Sur des becs ! Mais l’amour, c’est la gloire en bécots !

PATOU.

Moi, je fus jeune aussi. J’eus ma beauté du diable…
Un œil incendiaire, un cœur incendiable.
Eh bien, je fus trompé. Pour un autre plus beau ?
Non ! elles m’ont trompé pour un sale cabot !

Rugissant tout d’un coup.

Trompé pour qui ? pour qui ? Le sais tu ?

CHANTECLER, reculant.

Trompé pour qui ? pour qui ? Le sais tu ? Tu m’effrayes !

PATOU.

Pour un basset qui se marchait sur les oreilles !

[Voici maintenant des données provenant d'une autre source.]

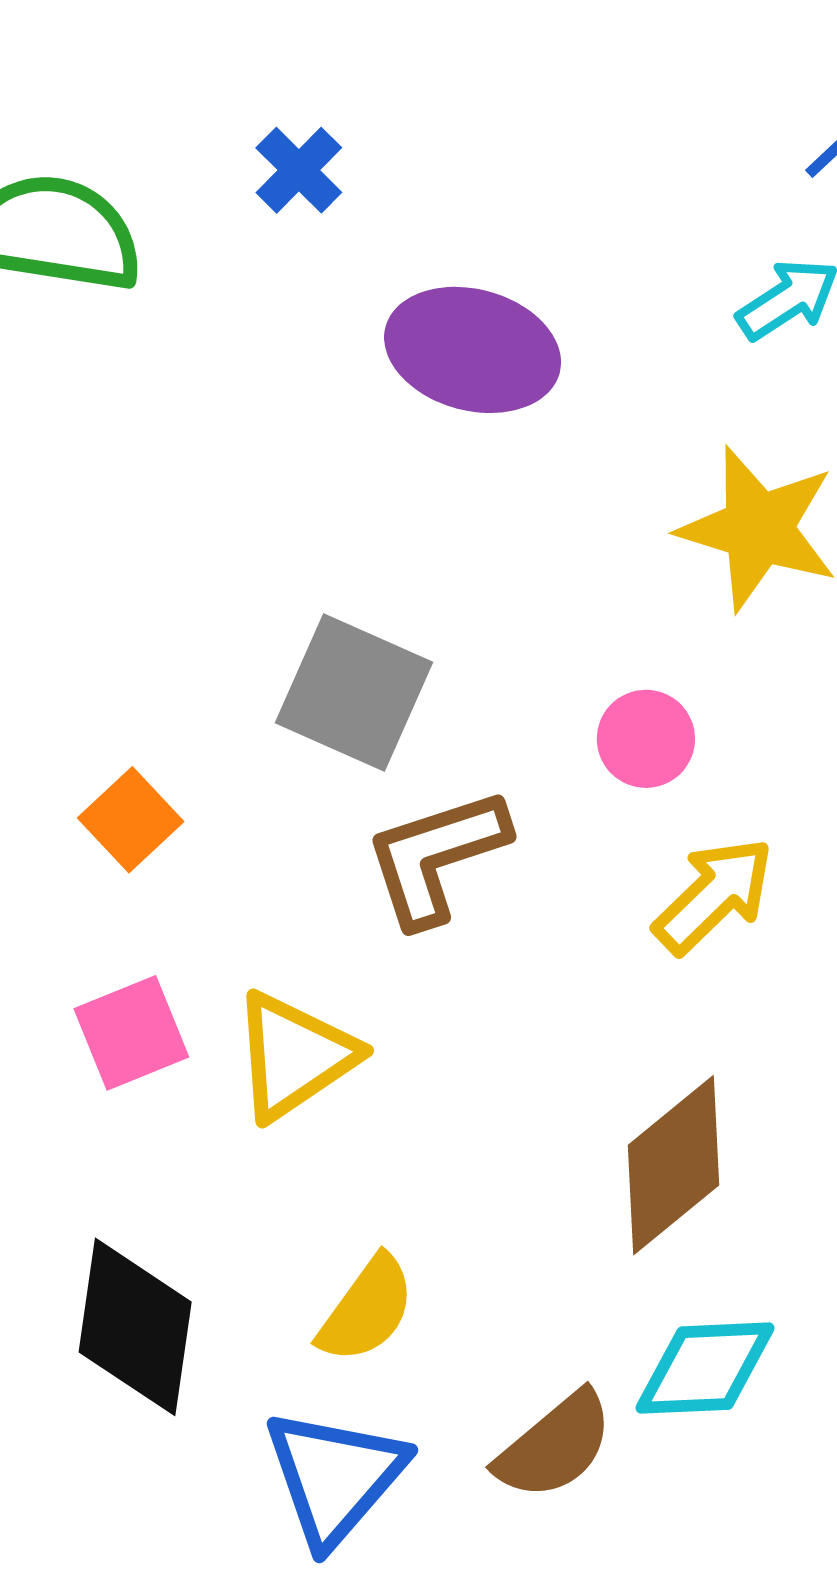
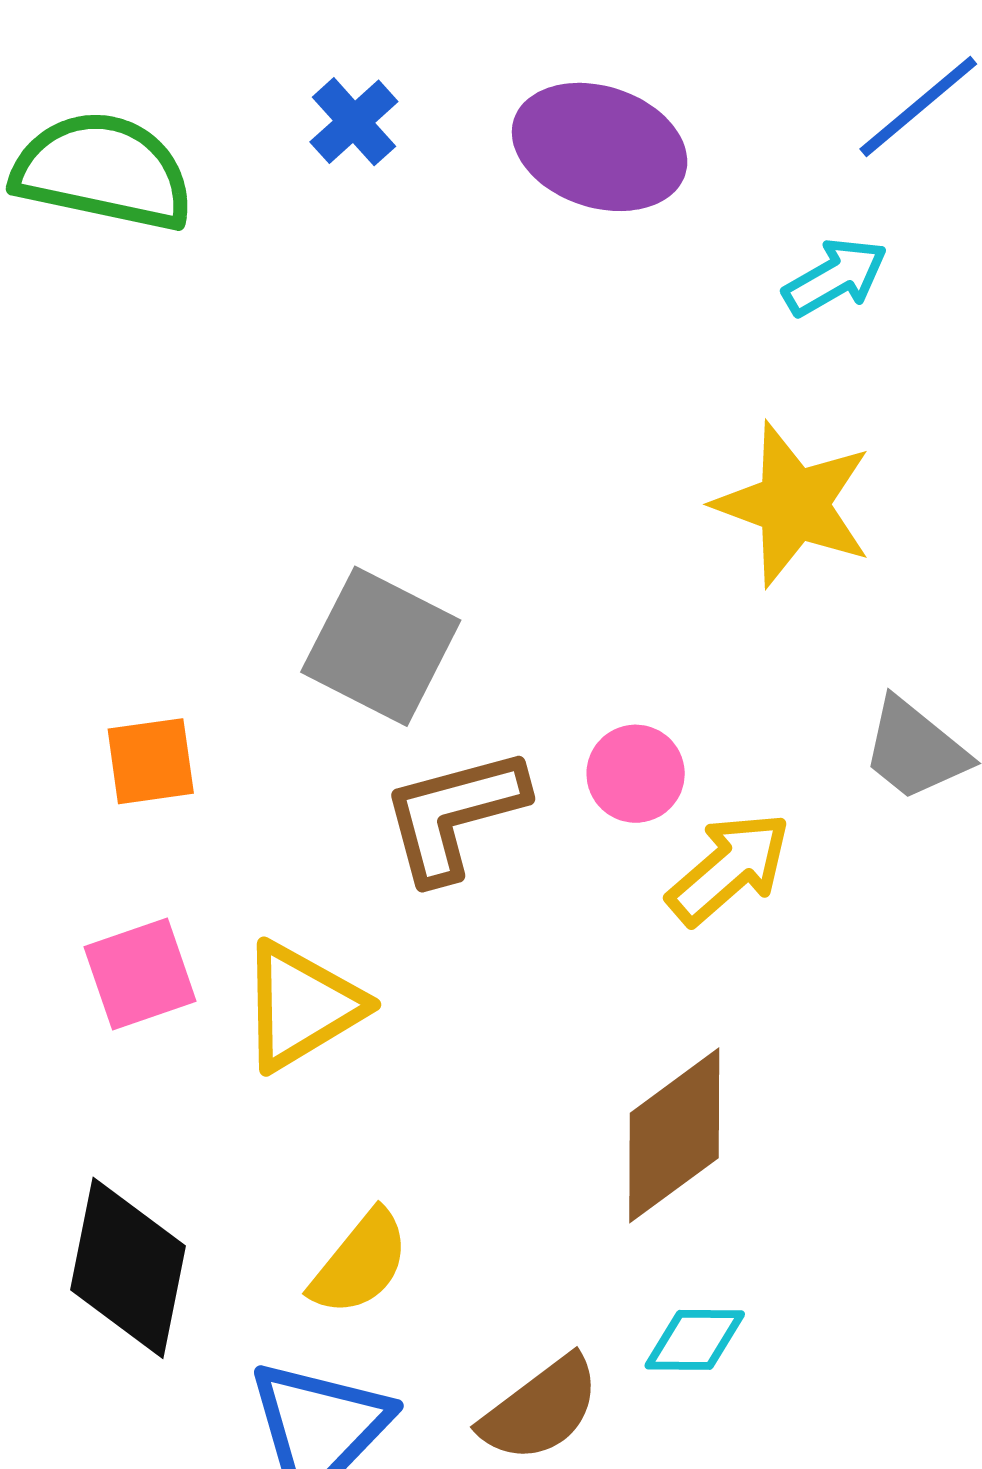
purple ellipse: (473, 350) -> (600, 147), moved
pink circle: (646, 739) -> (636, 774), moved
orange square: (131, 820) -> (151, 761), turned 32
cyan diamond: (705, 1368) -> (695, 1340), size x0.7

LE MERLE, qui a entendu les derniers cris de Patou, passant la tête
à travers les barreaux de sa cage.

Comment ! il crie encore à propos du basset ?
Eh bien, quoi ? tu le fus ! L’être, qu’est-ce que c’est ?
On l’est tous ! C’est la négligeable contingence !
Et moi-même, malgré ma vive intelligence,
Tout en noir, mais trahi par mon bec jaune d’œuf,
Je ne suis qu’un cocu qui veut passer pour veuf !

PATOU.

Cette plaisanterie est au moins singulière.
Il est certains sujets, pourtant…

LE MERLE.

Il est certains sujets, pourtant… La muselière !

PATOU.

Mais toi qui te permets là-haut de tout railler,
Qu’es-tu donc ?

LE MERLE.

Qu’es-tu donc ? Je suis le titi du poulailler.

PATOU.

Et tu lui porteras malheur !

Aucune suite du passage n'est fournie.